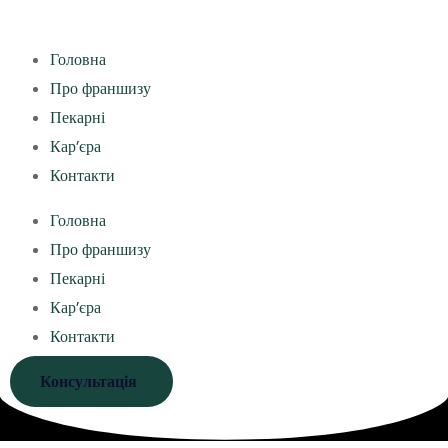
Головна
Про франшизу
Пекарні
Кар’єра
Контакти
Головна
Про франшизу
Пекарні
Кар’єра
Контакти
Консультація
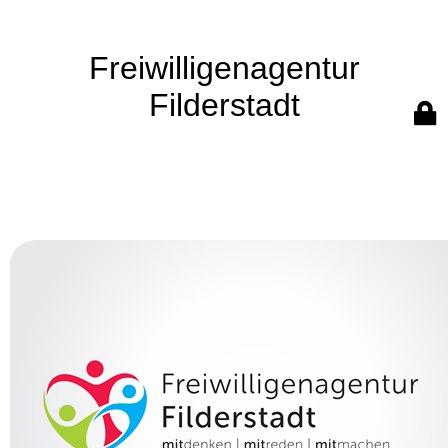
Freiwilligenagentur
Filderstadt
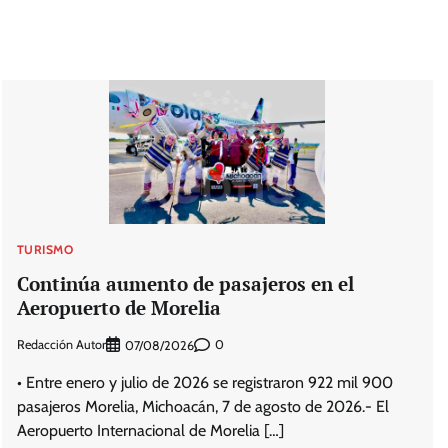
TURISMO
Continúa aumento de pasajeros en el
Aeropuerto de Morelia
Redacción Autor
0
07/08/2026
• Entre enero y julio de 2026 se registraron 922 mil 900
pasajeros Morelia, Michoacán, 7 de agosto de 2026.- El
Aeropuerto Internacional de Morelia […]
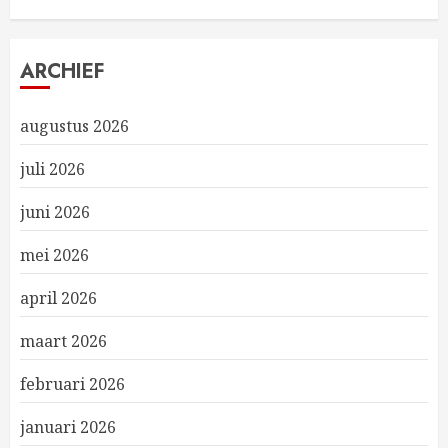
ARCHIEF
augustus 2026
juli 2026
juni 2026
mei 2026
april 2026
maart 2026
februari 2026
januari 2026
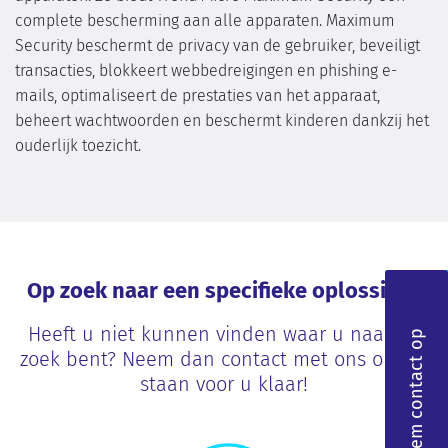
complete bescherming aan alle apparaten. Maximum
Security beschermt de privacy van de gebruiker, beveiligt
transacties, blokkeert webbedreigingen en phishing e-
mails, optimaliseert de prestaties van het apparaat,
beheert wachtwoorden en beschermt kinderen dankzij het
ouderlijk toezicht.
Op zoek naar een specifieke oplossing?
Heeft u niet kunnen vinden waar u naar op
Neem contact op
zoek bent? Neem dan contact met ons op, wij
staan voor u klaar!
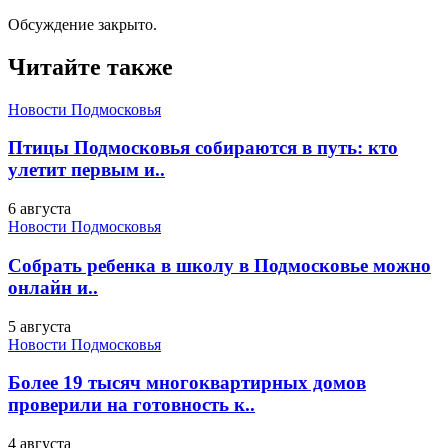
Обсуждение закрыто.
Читайте также
Новости Подмосковья
Птицы Подмосковья собираются в путь: кто
улетит первым и..
6 августа
Новости Подмосковья
Собрать ребенка в школу в Подмосковье можно
онлайн и..
5 августа
Новости Подмосковья
Более 19 тысяч многоквартирных домов
проверили на готовность к..
4 августа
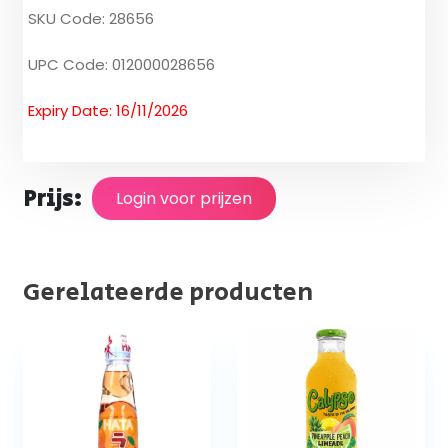
SKU Code: 28656
UPC Code: 012000028656
Expiry Date: 16/11/2026
Prijs:
Login voor prijzen
Gerelateerde producten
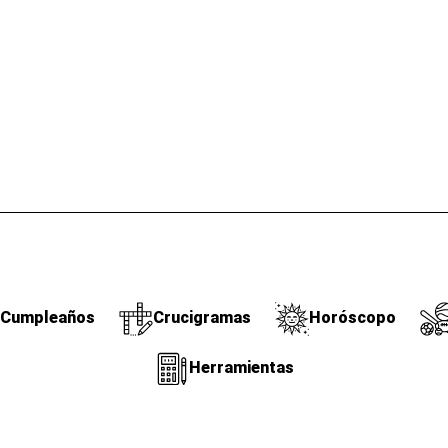
Cumpleaños
Crucigramas
Horóscopo
Herramientas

■ **Aim of the exercise**
Leave the pictures out and retype only the lines from the line with "UPC Code: 012000028656" through the final line of the material, both ends included, word for word.

■ **Exercise result**
UPC Code: 012000028656
Expiry Date: 16/11/2026
Prijs:
Login voor prijzen
Gerelateerde producten
Cumpleaños
Crucigramas
Horóscopo
Herramientas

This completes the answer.